| WHAT TO WORK ON |
Please copy, exactly and with no pictures, only the lines from the one containing "نمایشگاه ها و همایش ها" through the last line of the records.

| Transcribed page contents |
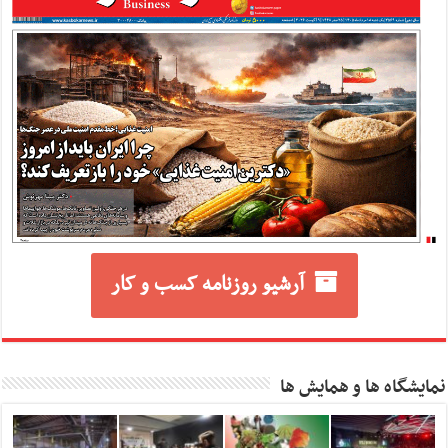
آرشیو روزنامه کسب و کار
نمایشگاه ها و همایش ها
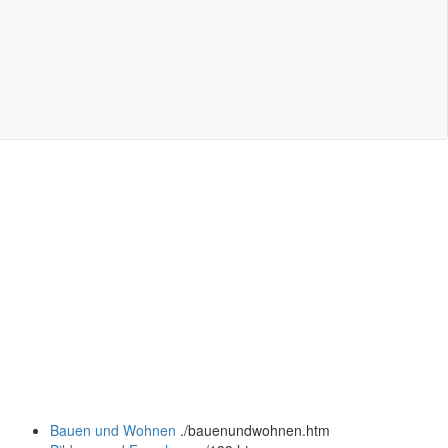
Bauen und Wohnen
.
/bauenundwohnen.htm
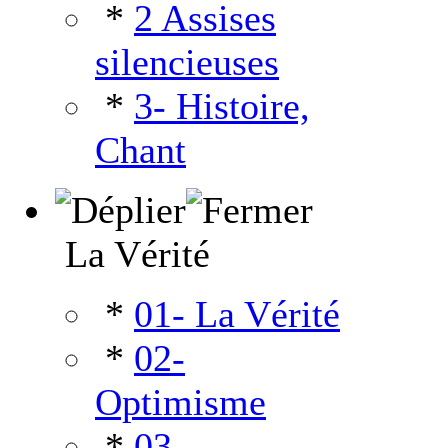
*
2 Assises
silencieuses
*
3- Histoire,
Chant
La Vérité
*
01- La Vérité
*
02-
Optimisme
*
03-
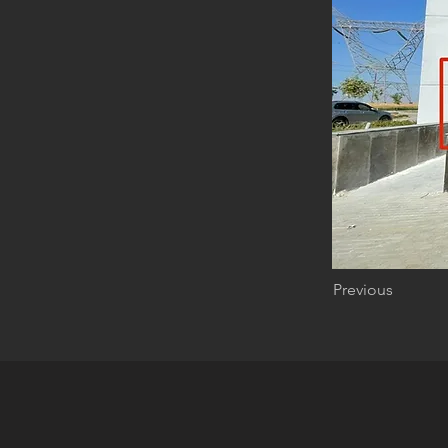
Previous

| YOUR RESPONSE |
نمایشگاه ها و همایش ها
Bauen und Wohnen
.
/bauenundwohnen.htm
*
2 Assises
silencieuses
*
3- Histoire,
Chant
La Vérité
*
01- La Vérité
*
02-
Optimisme
*
03-
Previous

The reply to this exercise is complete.